PROBLEM TO WORK ON: How many lines in the entries below include the string "More"? Answer with the number only.

RECORDS FOR THE EXERCISE:
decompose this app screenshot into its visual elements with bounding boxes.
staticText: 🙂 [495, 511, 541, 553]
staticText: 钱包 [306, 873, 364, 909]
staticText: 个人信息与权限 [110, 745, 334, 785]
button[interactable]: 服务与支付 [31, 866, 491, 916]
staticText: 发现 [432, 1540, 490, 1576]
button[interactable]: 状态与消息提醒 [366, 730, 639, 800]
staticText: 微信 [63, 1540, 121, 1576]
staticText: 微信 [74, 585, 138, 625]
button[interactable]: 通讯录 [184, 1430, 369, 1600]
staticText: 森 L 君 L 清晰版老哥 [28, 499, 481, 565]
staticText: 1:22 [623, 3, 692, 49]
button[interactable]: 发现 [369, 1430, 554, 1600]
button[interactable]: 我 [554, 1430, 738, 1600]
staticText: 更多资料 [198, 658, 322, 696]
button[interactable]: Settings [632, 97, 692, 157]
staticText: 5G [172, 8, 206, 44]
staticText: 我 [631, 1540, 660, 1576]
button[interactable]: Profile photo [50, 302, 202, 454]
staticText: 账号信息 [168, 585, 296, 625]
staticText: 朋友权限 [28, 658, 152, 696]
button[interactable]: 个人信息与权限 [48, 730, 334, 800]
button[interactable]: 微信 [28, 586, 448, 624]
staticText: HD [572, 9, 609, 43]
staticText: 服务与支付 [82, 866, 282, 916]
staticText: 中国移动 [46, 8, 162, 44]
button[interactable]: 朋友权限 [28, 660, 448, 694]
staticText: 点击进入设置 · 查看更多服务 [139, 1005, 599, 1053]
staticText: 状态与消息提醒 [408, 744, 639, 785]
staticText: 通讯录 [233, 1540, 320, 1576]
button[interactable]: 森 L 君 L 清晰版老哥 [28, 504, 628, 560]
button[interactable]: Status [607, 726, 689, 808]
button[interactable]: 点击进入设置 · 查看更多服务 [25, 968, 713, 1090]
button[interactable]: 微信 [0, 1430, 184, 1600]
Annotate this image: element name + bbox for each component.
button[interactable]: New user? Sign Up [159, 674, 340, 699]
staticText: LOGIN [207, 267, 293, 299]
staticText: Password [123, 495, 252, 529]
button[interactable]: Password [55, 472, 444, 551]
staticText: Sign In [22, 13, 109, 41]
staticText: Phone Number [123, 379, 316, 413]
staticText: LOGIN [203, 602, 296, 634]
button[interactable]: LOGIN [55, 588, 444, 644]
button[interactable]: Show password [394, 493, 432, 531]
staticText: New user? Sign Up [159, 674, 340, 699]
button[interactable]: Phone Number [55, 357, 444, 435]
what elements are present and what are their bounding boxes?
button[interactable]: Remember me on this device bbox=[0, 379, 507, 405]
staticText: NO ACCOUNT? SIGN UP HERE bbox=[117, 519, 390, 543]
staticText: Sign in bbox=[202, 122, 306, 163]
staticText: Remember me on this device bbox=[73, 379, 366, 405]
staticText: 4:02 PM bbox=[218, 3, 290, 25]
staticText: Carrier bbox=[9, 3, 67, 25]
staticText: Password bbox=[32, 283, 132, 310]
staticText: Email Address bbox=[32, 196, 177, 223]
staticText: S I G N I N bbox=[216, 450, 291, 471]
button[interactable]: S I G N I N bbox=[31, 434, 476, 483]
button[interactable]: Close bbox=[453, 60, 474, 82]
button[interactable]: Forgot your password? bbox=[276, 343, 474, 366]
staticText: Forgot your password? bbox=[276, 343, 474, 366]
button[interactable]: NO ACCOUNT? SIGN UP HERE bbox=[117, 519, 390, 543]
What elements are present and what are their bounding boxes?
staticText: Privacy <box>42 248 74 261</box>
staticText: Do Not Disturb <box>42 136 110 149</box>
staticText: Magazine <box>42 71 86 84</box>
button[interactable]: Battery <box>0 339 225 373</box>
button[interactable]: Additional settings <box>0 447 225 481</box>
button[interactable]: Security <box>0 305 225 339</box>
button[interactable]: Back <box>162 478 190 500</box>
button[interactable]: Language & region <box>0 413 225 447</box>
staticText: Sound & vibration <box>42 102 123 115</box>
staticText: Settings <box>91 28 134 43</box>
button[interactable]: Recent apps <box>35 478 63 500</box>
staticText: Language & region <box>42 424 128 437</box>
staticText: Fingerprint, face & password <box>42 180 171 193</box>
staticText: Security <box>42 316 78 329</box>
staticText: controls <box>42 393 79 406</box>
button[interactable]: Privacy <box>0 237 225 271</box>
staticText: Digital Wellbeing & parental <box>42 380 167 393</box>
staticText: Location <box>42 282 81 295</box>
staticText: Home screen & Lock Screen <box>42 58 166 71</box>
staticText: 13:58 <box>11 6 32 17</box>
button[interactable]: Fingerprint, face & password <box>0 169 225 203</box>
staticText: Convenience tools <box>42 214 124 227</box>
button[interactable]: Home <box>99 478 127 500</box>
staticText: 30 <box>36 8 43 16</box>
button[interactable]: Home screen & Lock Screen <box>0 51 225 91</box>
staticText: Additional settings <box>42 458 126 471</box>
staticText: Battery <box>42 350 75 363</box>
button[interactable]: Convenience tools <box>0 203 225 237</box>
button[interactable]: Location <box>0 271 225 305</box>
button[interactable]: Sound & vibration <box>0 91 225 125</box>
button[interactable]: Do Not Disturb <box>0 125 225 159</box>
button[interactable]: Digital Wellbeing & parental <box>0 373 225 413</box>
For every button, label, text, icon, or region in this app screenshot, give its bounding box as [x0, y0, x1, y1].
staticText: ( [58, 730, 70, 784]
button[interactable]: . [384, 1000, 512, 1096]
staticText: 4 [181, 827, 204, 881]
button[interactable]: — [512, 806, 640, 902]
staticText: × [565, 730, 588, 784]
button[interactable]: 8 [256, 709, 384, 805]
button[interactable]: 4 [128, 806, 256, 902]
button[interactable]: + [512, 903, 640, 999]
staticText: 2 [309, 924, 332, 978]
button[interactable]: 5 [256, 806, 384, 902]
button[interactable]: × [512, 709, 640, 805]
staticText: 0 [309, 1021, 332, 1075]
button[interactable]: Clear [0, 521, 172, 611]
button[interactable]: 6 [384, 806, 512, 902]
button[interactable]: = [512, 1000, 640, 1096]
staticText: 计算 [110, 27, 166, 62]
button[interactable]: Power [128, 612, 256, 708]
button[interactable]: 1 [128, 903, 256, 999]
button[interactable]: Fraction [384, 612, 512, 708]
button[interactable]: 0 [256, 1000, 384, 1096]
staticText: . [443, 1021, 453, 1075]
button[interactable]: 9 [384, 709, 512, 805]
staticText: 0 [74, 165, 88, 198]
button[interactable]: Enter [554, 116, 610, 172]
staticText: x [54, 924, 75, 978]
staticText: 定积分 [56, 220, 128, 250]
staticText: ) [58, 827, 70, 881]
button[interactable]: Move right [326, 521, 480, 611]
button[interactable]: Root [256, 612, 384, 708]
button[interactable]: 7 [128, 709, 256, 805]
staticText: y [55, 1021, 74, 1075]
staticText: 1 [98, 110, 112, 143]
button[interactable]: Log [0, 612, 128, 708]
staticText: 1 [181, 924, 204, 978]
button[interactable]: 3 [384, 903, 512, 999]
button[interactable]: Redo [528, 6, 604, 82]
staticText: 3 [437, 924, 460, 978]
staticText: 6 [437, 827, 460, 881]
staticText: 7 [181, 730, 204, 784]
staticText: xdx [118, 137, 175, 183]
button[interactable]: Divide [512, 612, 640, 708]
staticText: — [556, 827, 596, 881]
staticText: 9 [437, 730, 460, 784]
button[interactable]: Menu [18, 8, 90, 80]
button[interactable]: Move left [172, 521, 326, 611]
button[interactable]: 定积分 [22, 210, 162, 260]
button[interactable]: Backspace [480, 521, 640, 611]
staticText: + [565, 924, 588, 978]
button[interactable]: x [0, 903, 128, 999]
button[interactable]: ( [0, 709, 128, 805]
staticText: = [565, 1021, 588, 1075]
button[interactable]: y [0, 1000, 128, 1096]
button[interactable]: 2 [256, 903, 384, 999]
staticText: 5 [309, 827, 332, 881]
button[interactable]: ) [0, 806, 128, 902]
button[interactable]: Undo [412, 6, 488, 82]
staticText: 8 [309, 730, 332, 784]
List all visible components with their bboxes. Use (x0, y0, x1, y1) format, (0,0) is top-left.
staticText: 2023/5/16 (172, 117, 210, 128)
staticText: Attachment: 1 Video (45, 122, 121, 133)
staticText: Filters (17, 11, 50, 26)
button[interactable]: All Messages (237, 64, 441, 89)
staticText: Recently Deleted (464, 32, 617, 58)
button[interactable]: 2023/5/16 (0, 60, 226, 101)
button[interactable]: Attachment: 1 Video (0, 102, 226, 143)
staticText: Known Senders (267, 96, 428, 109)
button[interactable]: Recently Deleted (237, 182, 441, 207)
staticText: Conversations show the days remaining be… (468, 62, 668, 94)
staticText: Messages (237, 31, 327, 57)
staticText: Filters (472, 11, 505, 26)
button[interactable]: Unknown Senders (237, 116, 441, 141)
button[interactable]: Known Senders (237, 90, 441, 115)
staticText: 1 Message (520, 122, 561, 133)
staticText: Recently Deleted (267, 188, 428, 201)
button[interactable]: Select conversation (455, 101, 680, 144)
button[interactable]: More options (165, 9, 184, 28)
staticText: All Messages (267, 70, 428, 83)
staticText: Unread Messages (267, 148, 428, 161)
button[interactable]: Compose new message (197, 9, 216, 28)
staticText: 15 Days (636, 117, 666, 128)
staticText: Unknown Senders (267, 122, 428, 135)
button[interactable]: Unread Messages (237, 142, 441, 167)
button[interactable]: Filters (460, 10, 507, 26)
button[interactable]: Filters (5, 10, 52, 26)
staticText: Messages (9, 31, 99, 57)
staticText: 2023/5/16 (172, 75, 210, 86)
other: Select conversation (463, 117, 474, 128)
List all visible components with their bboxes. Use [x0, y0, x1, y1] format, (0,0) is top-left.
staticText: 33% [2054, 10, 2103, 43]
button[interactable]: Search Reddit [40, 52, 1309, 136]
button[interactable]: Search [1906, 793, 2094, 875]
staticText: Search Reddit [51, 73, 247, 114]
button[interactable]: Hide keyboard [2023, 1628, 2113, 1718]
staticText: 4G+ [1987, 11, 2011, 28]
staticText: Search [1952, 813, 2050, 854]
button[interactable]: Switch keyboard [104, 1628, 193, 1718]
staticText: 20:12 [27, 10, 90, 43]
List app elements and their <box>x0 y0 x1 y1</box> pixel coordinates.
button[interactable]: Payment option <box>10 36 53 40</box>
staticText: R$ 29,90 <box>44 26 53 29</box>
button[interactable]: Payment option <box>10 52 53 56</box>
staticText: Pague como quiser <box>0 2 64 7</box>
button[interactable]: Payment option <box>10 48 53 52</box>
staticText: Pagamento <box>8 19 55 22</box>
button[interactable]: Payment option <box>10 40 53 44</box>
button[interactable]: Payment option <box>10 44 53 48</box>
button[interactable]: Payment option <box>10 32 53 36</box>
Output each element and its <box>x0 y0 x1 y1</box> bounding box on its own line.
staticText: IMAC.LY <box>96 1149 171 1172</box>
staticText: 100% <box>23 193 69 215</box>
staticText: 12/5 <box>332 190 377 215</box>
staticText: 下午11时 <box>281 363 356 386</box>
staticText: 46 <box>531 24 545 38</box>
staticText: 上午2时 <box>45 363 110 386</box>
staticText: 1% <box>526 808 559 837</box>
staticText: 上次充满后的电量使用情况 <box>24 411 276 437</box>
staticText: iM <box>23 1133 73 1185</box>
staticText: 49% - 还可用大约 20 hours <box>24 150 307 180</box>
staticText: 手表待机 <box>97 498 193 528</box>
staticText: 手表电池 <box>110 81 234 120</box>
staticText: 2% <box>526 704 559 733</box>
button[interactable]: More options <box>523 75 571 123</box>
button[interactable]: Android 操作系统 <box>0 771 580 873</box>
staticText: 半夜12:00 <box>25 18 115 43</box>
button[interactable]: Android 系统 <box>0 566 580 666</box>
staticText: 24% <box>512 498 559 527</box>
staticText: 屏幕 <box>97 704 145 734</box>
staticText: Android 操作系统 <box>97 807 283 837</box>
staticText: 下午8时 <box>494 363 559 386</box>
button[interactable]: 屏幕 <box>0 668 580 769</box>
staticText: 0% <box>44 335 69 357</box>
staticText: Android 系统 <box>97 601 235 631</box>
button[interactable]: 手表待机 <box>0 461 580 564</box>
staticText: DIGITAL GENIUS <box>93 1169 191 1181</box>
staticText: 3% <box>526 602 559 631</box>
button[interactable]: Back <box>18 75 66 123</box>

SOLUTION TO THE PROBLEM: 2